● **WHAT IS REQUIRED**
Search the records for the string "Accedere" and copy every line in which it appears.

##### MATERIAL TO PROCESS #####

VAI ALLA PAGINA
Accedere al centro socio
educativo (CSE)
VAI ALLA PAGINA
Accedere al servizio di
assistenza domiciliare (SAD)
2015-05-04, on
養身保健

#####
##### MATERIAL TO PROCESS #####

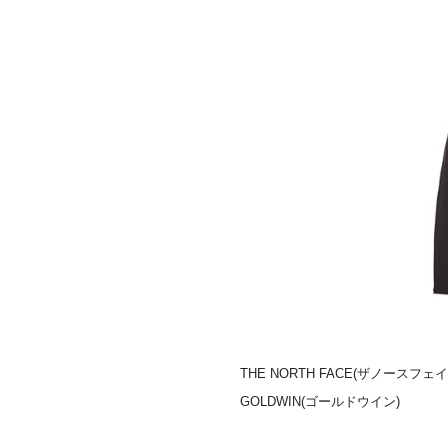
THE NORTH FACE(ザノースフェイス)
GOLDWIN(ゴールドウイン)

#####
##### MATERIAL TO PROCESS #####

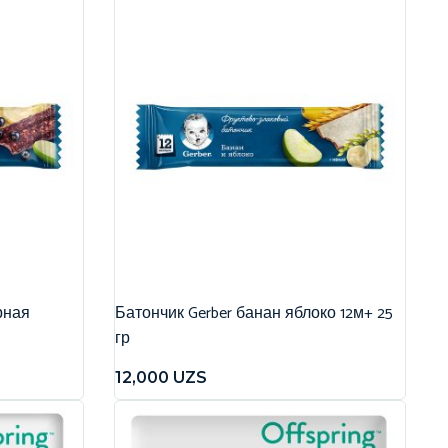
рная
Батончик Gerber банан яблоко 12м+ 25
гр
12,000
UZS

#####

● **RESULT BELOW**
Accedere al centro socio
Accedere al servizio di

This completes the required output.